_Try it_
Repeat the data below in full. Pictures must not be part of the copy.

##### Data to use

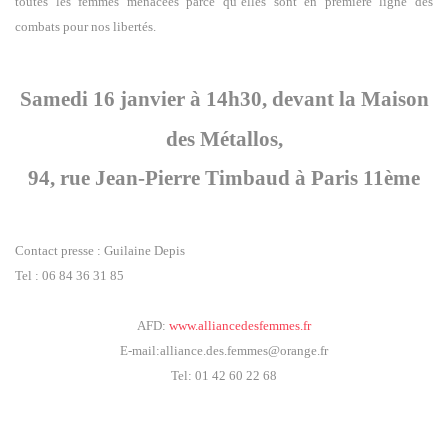
toutes les femmes menacées parce qu’elles sont en première ligne des
combats pour nos libertés.
Samedi 16 janvier à 14h30, devant la Maison
des Métallos,
94, rue Jean-Pierre Timbaud à Paris 11ème
Contact presse : Guilaine Depis
Tel : 06 84 36 31 85
AFD:
www.alliancedesfemmes.fr
E-mail:alliance.des.femmes@orange.fr
Tel: 01 42 60 22 68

##########

_Response to the exercise_
toutes les femmes menacées parce qu’elles sont en première ligne des
combats pour nos libertés.
Samedi 16 janvier à 14h30, devant la Maison
des Métallos,
94, rue Jean-Pierre Timbaud à Paris 11ème
Contact presse : Guilaine Depis
Tel : 06 84 36 31 85
AFD:
www.alliancedesfemmes.fr
E-mail:alliance.des.femmes@orange.fr
Tel: 01 42 60 22 68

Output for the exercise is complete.